Weighted Spectral Cluster Ensemble
Muhammad Yousefnezhad, Daoqiang Zhang

TL;DR
This paper introduces Weighted Spectral Cluster Ensemble (WSCE), a robust clustering framework that leverages community detection concepts and graph-based methods to improve ensemble performance without relying on heuristic thresholds.
Contribution
It proposes a novel WSCE framework using modularity for diversity estimation and a new spectral clustering method, addressing key issues in existing cluster ensemble techniques.
Findings
WSCE outperforms state-of-the-art methods in various datasets.
The approach effectively estimates diversity without thresholding.
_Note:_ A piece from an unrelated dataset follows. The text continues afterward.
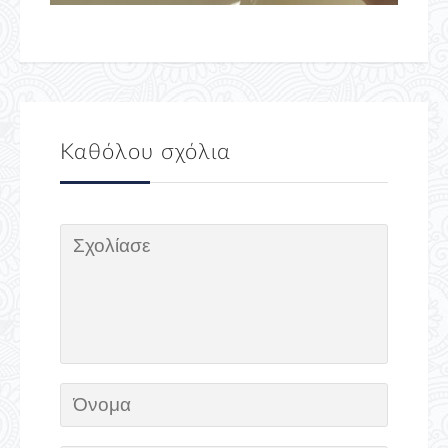
Καθόλου σχόλια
Experimental results validate the robustness of the proposed method.
Abstract
Clustering explores meaningful patterns in the non-labeled data sets. Cluster Ensemble Selection (CES) is a new approach, which can combine individual clustering results for increasing the performance of the final results. Although CES can achieve better final results in comparison with individual clustering algorithms and cluster ensemble methods, its performance can be dramatically affected by its consensus diversity metric and thresholding procedure. There are two problems in CES: 1) most of the diversity metrics is based on heuristic Shannon's entropy and 2) estimating threshold values are really hard in practice. The main goal of this paper is proposing a robust approach for solving the above mentioned problems. Accordingly, this paper develops a novel framework for clustering problems, which is called Weighted Spectral Cluster Ensemble (WSCE), by exploiting some concepts from…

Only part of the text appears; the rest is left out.